Somewhat against my will, I’m spending my 36 hours off taking a little vacation. I’ve never been a fan of doing anything crazy on my days off at Reagle. I’m usually just catching up on basic things like sleep, laundry, groceries, and general relaxation. So today it’s Monday, and I don’t have to be back at work until Wednesday night’s show. And I’m currently on a train to… New York. Not at all where I would be going were I going somewhere. A lot of our New York-based actors go home on the days off, because they tend to have kids or spouses or some compelling reason to be there. I’m going to get my picture taken.

This is the stupidest reason I have ever had to do anything. On April 25 — I say again April 25, the photos were taken of the Phantom company for the Playbill Broadway Yearbook. This past Friday, I was at our opening night afterparty at a Waltham restaurant appropriately named Margaritas, just being served my margarita, when I received a phone call shortly before midnight. This was June 15. Apparently “due to a corrupted disk” they have lost the photos for the yearbook. I haven’t been able to get any more details about who lost them or when or how, or if it’s just Phantom or every show, or something in between. All I know is that in 52 days, somebody managed not to make a reliable backup of photos intended for publication.
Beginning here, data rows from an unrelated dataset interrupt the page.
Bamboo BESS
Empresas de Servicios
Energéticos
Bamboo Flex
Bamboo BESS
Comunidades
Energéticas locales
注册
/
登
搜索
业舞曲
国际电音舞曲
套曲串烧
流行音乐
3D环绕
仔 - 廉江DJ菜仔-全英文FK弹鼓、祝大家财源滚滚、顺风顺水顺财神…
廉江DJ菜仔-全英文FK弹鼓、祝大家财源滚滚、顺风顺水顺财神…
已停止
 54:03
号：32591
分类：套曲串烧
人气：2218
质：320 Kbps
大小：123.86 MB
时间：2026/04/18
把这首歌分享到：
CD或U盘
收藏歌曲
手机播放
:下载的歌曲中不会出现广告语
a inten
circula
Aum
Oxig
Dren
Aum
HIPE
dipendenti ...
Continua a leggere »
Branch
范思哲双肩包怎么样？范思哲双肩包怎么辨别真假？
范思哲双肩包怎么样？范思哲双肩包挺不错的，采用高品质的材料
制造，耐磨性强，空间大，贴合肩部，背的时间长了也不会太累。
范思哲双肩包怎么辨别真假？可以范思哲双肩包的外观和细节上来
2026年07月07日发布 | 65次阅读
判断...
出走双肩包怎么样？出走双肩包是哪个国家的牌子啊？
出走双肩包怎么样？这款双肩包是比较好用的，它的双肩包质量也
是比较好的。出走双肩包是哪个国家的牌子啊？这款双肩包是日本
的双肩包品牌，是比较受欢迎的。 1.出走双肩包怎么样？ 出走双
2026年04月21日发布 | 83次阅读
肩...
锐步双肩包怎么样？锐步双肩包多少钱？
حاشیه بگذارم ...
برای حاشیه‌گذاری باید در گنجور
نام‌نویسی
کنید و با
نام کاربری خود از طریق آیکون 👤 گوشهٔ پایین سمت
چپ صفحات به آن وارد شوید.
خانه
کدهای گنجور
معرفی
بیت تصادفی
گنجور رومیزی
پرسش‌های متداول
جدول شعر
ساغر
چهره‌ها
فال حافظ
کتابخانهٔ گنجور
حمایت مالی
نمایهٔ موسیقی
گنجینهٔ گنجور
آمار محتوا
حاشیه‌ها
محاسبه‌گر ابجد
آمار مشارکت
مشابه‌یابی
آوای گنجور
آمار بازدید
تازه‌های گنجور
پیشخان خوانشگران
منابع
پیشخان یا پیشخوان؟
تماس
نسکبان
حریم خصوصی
The bottom line is that I was very pleased that the photos were originally taken while I was in town and available (as opposed to the first edition of the yearbook when I managed not to be in the book at all, despite having worked on three or four shows, and spent the entire year answering people’s questions of, “How come I don’t see any pictures of you in the yearbook?”). It was also a nice intimate photo of the Phantom stage management team, as opposed to the large group photos we’ve had in the past (see my profile pic for example). I was looking forward to seeing how it came out, and had made inquiries about getting a digital copy. So I was rather not-happy when I got this phone call telling me the pictures were lost and had to be retaken. The one good thing is that they happened to reschedule picture day for a Monday. At first I wasn’t intending to spend my weekend and a bunch of money dragging myself to New York just to get a picture taken. But I was so furious about the whole thing the more I thought about it overnight, I decided the money was replaceable, and if I threw enough money at it, I could make it a rather relaxing couple days off instead of a hassle. And I’d get to see my friends and sleep in my own bed, and most importantly, be in the picture for posterity and not have to be bitter about it the rest of my life.

I thought about driving, but I hate driving, and I didn’t feel comfortable parking the rental car in my neighborhood, and certainly wasn’t driving through midtown. I thought about the bus, but the whole prospect of five to six hours each way on a bus was unbearable. So I went with the train. I took the cheapest trains each way, and the ones in the most reasonable hour of the day. I’ll arrive just in time to take the picture and depart in the late morning tomorrow, and should be back in Waltham around 3:30, with more than 24 hours left in my weekend. Not so bad, really, and it’s more interesting than what I’d be doing if I weren’t going anywhere.